I'm struggling with this integral
$$I=\int_0^1\frac{1-x^2+\left(1+x^2\right)\ln x}{\left(x+x^2\right)\ln^3x}dx.\tag1$$
Mathematica could not evaluate it in a closed form. Its numeric value is approximately $I\approx0.7804287418294087023386965471512328112…$$^\text{[more]}$, but I could not find a plausible closed form for this number using inverse symbolic calculators available online.

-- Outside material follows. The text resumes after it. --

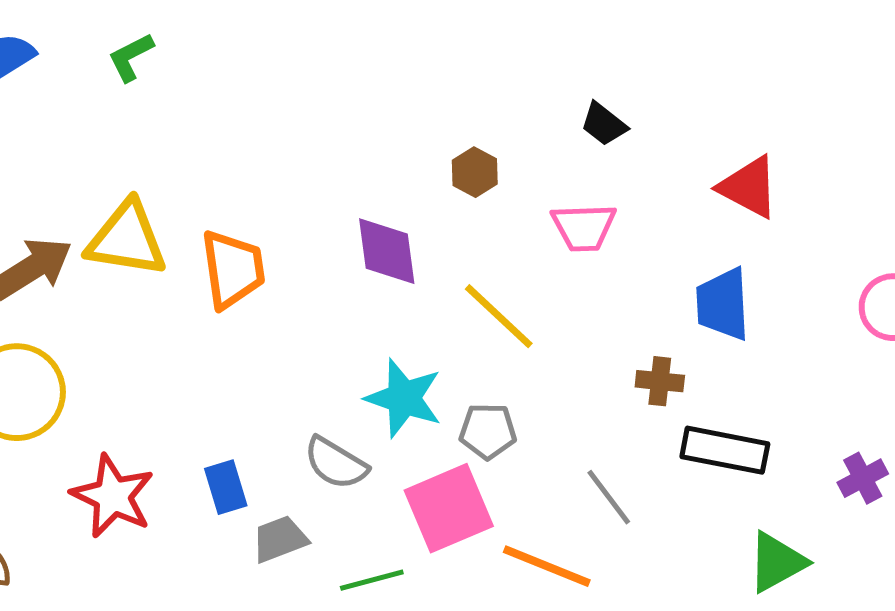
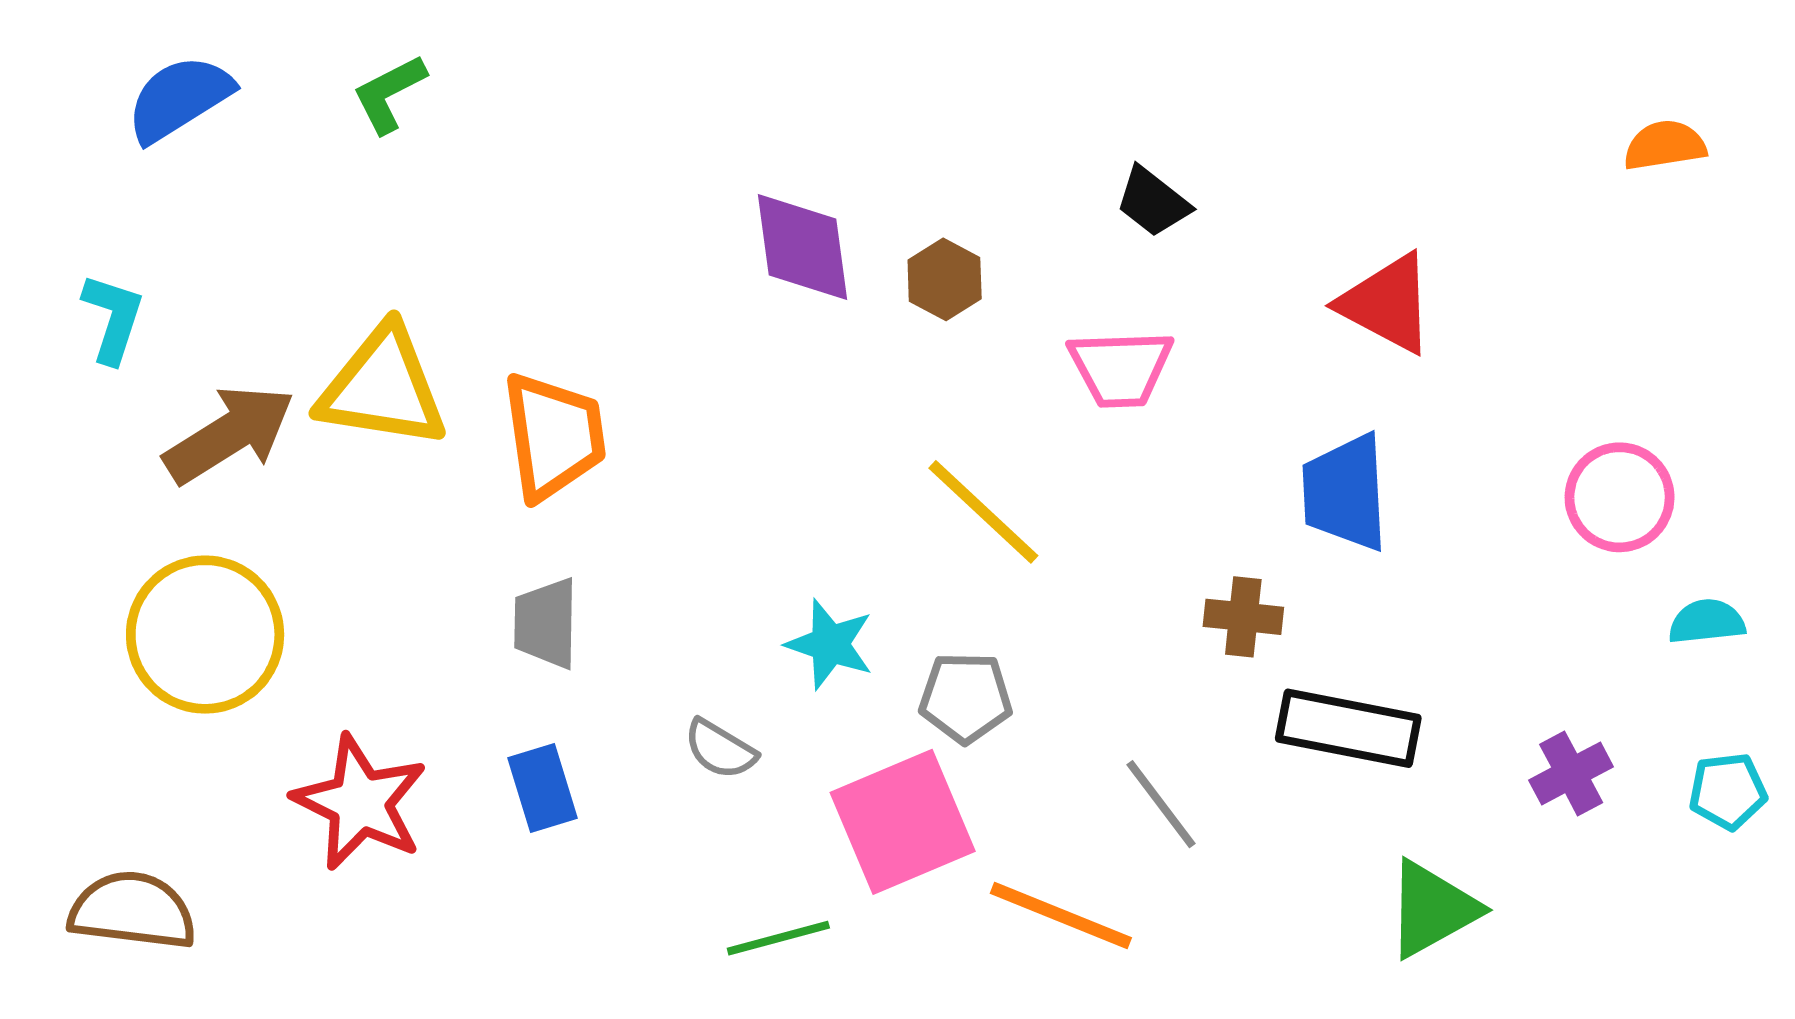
purple diamond: (387, 251) -> (803, 247), moved
cyan star: (404, 398) -> (830, 644), size x0.7
gray semicircle: (336, 463) -> (720, 749), size x0.7
gray trapezoid: (280, 539) -> (546, 623), moved, turned -68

Update: Based on Raymond Manzoni's comment below, there is actually a conjectural closed form, numerically matching up to at least $10^3$ decimal digits:
$$I\stackrel?=6\ln A-\frac{\ln4}3-\frac14,\tag2$$
where $A$ is the Glaisher-Kinkelin constant:
$$A=\exp\left(\frac1{12}-\zeta'(-1)\right).\tag3$$
Could you suggest a proof of the conjecture $(2)$?
Best Answer
We start from the first Binet's formula: $$\ln\Gamma(z)=\left(z-\tfrac12\right)\ln z-z+\frac{\ln(2\pi)}2+\int_0^\infty\left(\frac12-\frac1t+\frac1{e^t-1}\right)\frac{e^{-t\,z}}t dt.\tag1$$ Change variable $t=-2\ln x$: $$\ln\Gamma(z)=\left(z-\tfrac12\right)\ln z-z+\frac{\ln(2\pi)}2+\frac12\int_0^1x^{2z-1}\frac{1-x^2+(1+x^2)\ln x}{(x^2-1)\ln^2x}dx.\tag2$$ Integrate on interval $0<z<\frac12$: $$\psi^{(-2)}\left(\tfrac12\right)=\frac1{16}+\frac{\ln8}8+\frac{\ln\pi}4+\frac14\int_0^1\frac{1-x^2+(1+x^2)\ln x}{(x+x^2)\ln^3x}dx.\tag3$$ Use formula $(5)$ from here connecting Barnes G-Function and negapolygamma, and let $z=\frac12$: $$\ln G\left(\tfrac12\right)=\frac{\ln(2\pi)}4+\frac18-\frac{\ln\pi}4-\psi^{(-2)}\left(\tfrac12\right).\tag4$$ Use formula $(19)$ from the same page to get a closed form for $\ln G\left(\tfrac12\right)$ in terms of the Glaisher-Kinkelin constant $A$: $$\ln G\left(\tfrac12\right)=-\frac{3\ln A}2-\frac{\ln\pi}4+\frac18+\frac{\ln2}{24}.\tag5$$ Comparing $(4)$ and $(5)$ we can get: $$\psi^{(-2)}\left(\tfrac12\right)=\frac{3\ln A}2+\frac{\ln\pi}4+\frac{5\ln2}{24}\tag6.$$ Finally, from $(3)$ and $(6)$ it follows: $$\int_0^1\frac{1-x^2+(1+x^2)\ln x}{(x+x^2)\ln^3x}dx=6\ln A-\frac{\ln4}3-\frac14,\tag7$$ that proves the conjecture.